> Work request: Report all lines from the entries below in which "iPad" appears.

[Dataset entries]
══════
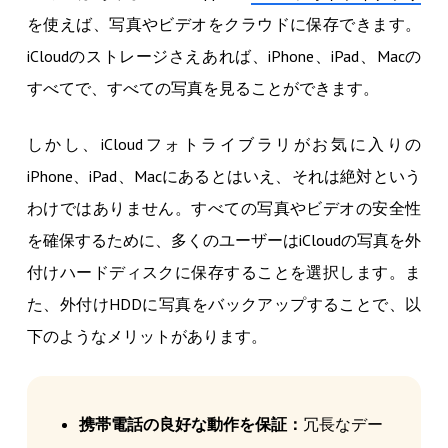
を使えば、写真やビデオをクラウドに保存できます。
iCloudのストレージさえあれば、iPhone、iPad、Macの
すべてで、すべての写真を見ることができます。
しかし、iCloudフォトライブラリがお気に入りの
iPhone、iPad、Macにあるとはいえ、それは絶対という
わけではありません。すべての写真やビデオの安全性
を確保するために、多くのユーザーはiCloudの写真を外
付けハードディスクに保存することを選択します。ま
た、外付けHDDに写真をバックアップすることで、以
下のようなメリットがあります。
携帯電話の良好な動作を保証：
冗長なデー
══════
> Solution to this exercise:
iCloudのストレージさえあれば、iPhone、iPad、Macの
iPhone、iPad、Macにあるとはいえ、それは絶対という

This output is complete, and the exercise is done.